I would like every line of the records below that contains the word "your" copied.
::: EXERCISE MATERIALS :::
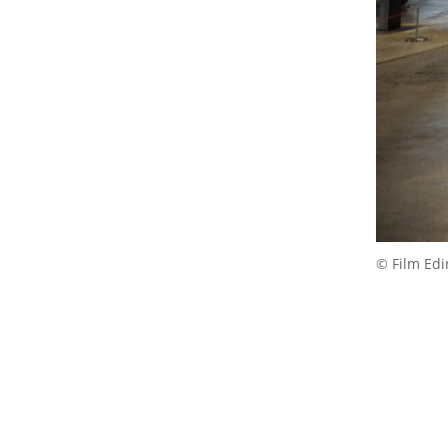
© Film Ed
:::
::: EXERCISE MATERIALS :::
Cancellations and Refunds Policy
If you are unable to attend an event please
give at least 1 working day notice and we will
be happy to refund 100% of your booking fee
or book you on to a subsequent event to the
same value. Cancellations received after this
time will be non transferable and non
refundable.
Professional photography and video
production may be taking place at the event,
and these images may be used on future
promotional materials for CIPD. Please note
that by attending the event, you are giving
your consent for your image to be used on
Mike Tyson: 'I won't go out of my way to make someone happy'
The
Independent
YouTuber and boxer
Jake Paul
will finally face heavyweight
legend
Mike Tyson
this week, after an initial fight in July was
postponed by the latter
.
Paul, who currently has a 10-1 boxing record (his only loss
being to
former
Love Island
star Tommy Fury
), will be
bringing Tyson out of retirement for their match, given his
:::
[COMPLETED EXERCISE]
be happy to refund 100% of your booking fee
your consent for your image to be used on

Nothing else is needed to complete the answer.